* GIVEN RECORDS:
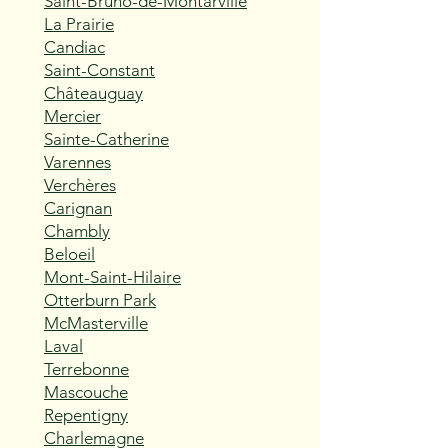
Saint-Bruno-de-Montarville
La Prairie
Candiac
Saint-Constant
Châteauguay
Mercier
Sainte-Catherine
Varennes
Verchères
Carignan
Chambly
Beloeil
Mont-Saint-Hilaire
Otterburn Park
McMasterville
Laval
Terrebonne
Mascouche
Repentigny
Charlemagne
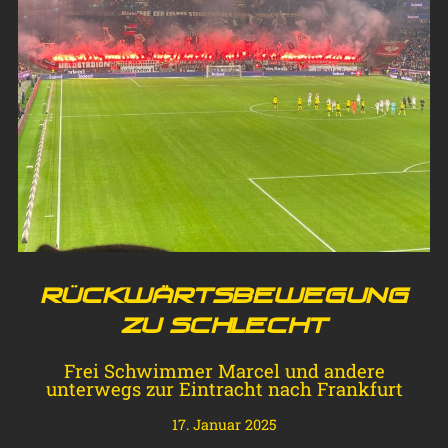
Rückwärtsbewegung
zu schlecht
Frei Schwimmer Marcel und andere
unterwegs zur Eintracht nach Frankfurt
17. Januar 2025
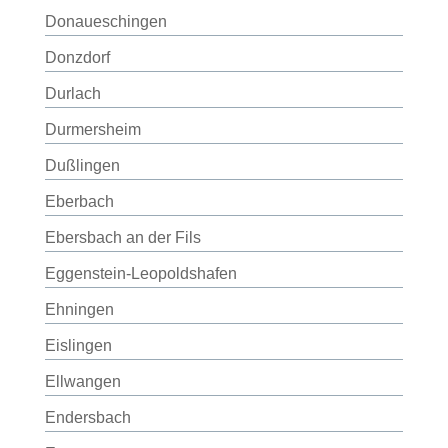
Donaueschingen
Donzdorf
Durlach
Durmersheim
Dußlingen
Eberbach
Ebersbach an der Fils
Eggenstein-Leopoldshafen
Ehningen
Eislingen
Ellwangen
Endersbach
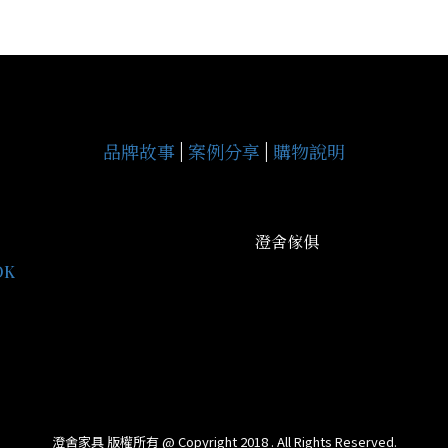
品牌故事
|
案例分享
|
購物說明
澄舍傢俱
地址：高雄市鳥松區中正路3
OK
平日營業： AM09:30-PM20
gce9929j
假日營業： AM09:30-PM21
09:30-PM18:00
信箱：cs077338662@gmail
澄舍家具 版權所有 @ Copyright 2018 . All Rights Reserved.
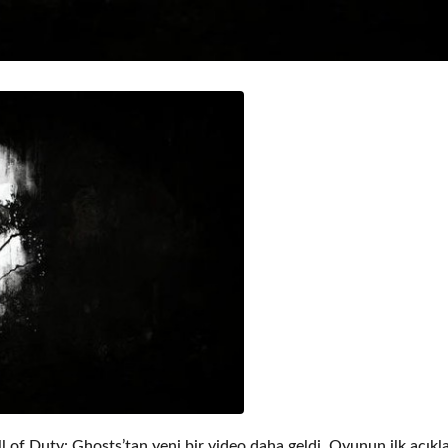
all of Duty: Ghosts’tan yeni bir video daha geldi. Oyunun ilk açıkl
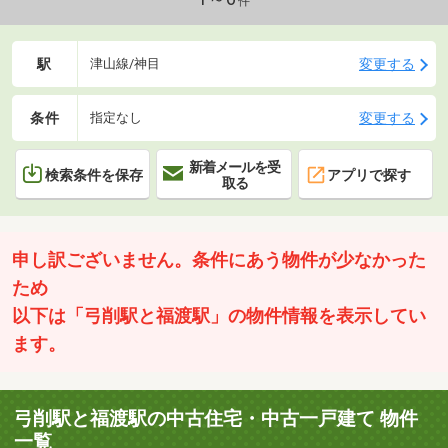
件
駅
変更する
津山線/神目
条件
変更する
指定なし
新着メールを受
検索条件を保存
アプリで探す
取る
申し訳ございません。条件にあう物件が少なかった
ため
以下は「弓削駅と福渡駅」の物件情報を表示してい
ます。
弓削駅と福渡駅の中古住宅・中古一戸建て 物件
一覧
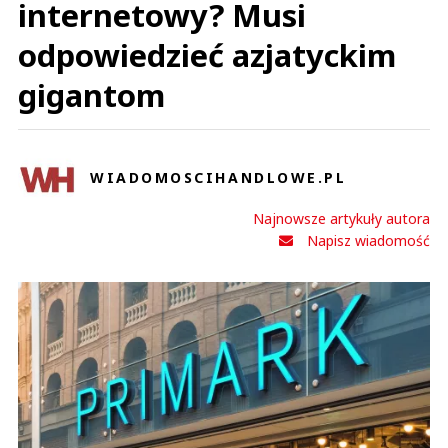
internetowy? Musi
odpowiedzieć azjatyckim
gigantom
WIADOMOSCIHANDLOWE.PL
Najnowsze artykuły autora
Napisz wiadomość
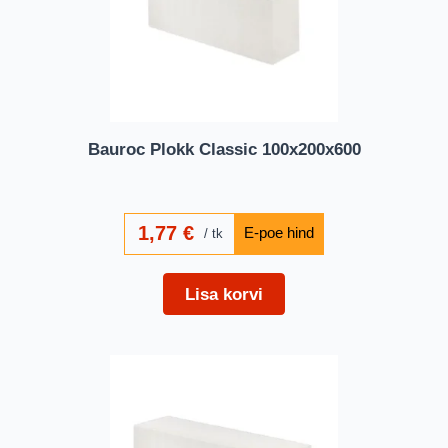
Bauroc Plokk Classic 100x200x600
1,77
€
tk
Lisa korvi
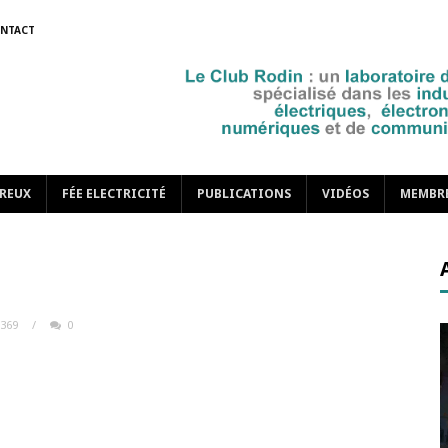
NTACT
REUX
FÉE ELECTRICITÉ
PUBLICATIONS
VIDÉOS
MEMBR
369
/
0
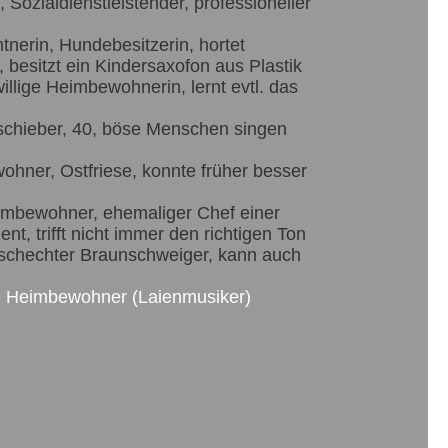
s, Sozialdienstleistender, professioneller
tnerin, Hundebesitzerin, hortet
, besitzt ein Kindersaxofon aus Plastik
illige Heimbewohnerin, lernt evtl. das
schieber, 40, böse Menschen singen
hner, Ostfriese, konnte früher besser
mbewohner, ehemaliger Chef einer
t, trifft nicht immer den richtigen Ton
schechter Braunschweiger, kann auch
ge Heimbewohner (Laienmusiker)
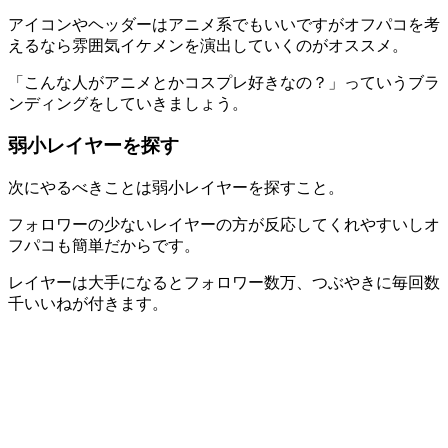
アイコンやヘッダーはアニメ系でもいいですがオフパコを考
えるなら雰囲気イケメンを演出していくのがオススメ。
「こんな人がアニメとかコスプレ好きなの？」っていうブラ
ンディングをしていきましょう。
弱小レイヤーを探す
次にやるべきことは
弱小レイヤーを探す
こと。
フォロワーの少ないレイヤーの方が反応してくれやすいしオ
フパコも簡単だからです。
レイヤーは大手になるとフォロワー数万、つぶやきに毎回数
千いいねが付きます。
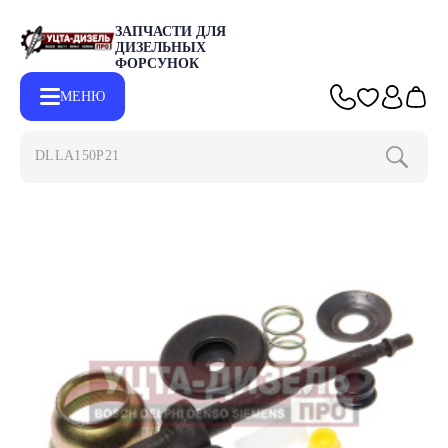
ЗАПЧАСТИ ДЛЯ
ДИЗЕЛЬНЫХ
ФОРСУНОК
МЕНЮ
DLLA150P2153
Главная
Каталог
Запчасти для форсунок
Ремкомплекты для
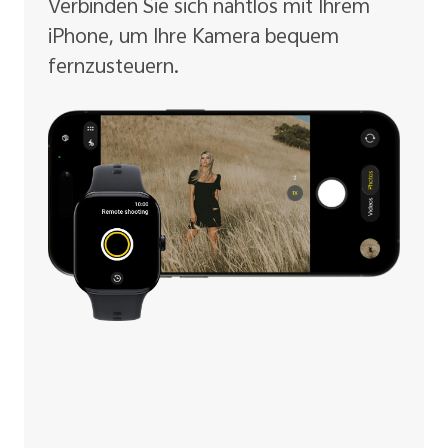
Verbinden Sie sich nahtlos mit Ihrem
iPhone, um Ihre Kamera bequem
fernzusteuern.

* THE TASK: Make a verbatim copy of all the entries and strip out the pictures.

* PROBLEM SOLUTION:
Saint-Bruno-de-Montarville
La Prairie
Candiac
Saint-Constant
Châteauguay
Mercier
Sainte-Catherine
Varennes
Verchères
Carignan
Chambly
Beloeil
Mont-Saint-Hilaire
Otterburn Park
McMasterville
Laval
Terrebonne
Mascouche
Repentigny
Charlemagne
Rückwärtsbewegung
zu schlecht
Frei Schwimmer Marcel und andere
unterwegs zur Eintracht nach Frankfurt
17. Januar 2025
Donaueschingen
Donzdorf
Durlach
Durmersheim
Dußlingen
Eberbach
Ebersbach an der Fils
Eggenstein-Leopoldshafen
Ehningen
Eislingen
Ellwangen
Endersbach
品牌故事
|
案例分享
|
購物說明
澄舍傢俱
地址：高雄市鳥松區中正路3
OK
平日營業： AM09:30-PM20
gce9929j
假日營業： AM09:30-PM21
09:30-PM18:00
信箱：cs077338662@gmail
澄舍家具 版權所有 @ Copyright 2018 . All Rights Reserved.
all of Duty: Ghosts’tan yeni bir video daha geldi. Oyunun ilk açıkl
件
駅
変更する
津山線/神目
条件
変更する
指定なし
新着メールを受
検索条件を保存
アプリで探す
取る
申し訳ございません。条件にあう物件が少なかった
ため
以下は「弓削駅と福渡駅」の物件情報を表示してい
ます。
弓削駅と福渡駅の中古住宅・中古一戸建て 物件
一覧
internetowy? Musi
odpowiedzieć azjatyckim
gigantom
WIADOMOSCIHANDLOWE.PL
Najnowsze artykuły autora
Napisz wiadomość
Bauroc Plokk Classic 100x200x600
1,77
€
tk
Lisa korvi
NTACT
REUX
FÉE ELECTRICITÉ
PUBLICATIONS
VIDÉOS
MEMBR
369
/
0
s, Sozialdienstleistender, professioneller
tnerin, Hundebesitzerin, hortet
, besitzt ein Kindersaxofon aus Plastik
illige Heimbewohnerin, lernt evtl. das
schieber, 40, böse Menschen singen
hner, Ostfriese, konnte früher besser
mbewohner, ehemaliger Chef einer
t, trifft nicht immer den richtigen Ton
schechter Braunschweiger, kann auch
ge Heimbewohner (Laienmusiker)
アイコンやヘッダーはアニメ系でもいいですがオフパコを考
えるなら雰囲気イケメンを演出していくのがオススメ。
「こんな人がアニメとかコスプレ好きなの？」っていうブラ
ンディングをしていきましょう。
弱小レイヤーを探す
次にやるべきことは
弱小レイヤーを探す
こと。
フォロワーの少ないレイヤーの方が反応してくれやすいしオ
フパコも簡単だからです。
レイヤーは大手になるとフォロワー数万、つぶやきに毎回数
千いいねが付きます。
ЗАПЧАСТИ ДЛЯ
ДИЗЕЛЬНЫХ
ФОРСУНОК
МЕНЮ
DLLA150P2153
Главная
Каталог
Запчасти для форсунок
Ремкомплекты для
Verbinden Sie sich nahtlos mit Ihrem
iPhone, um Ihre Kamera bequem
fernzusteuern.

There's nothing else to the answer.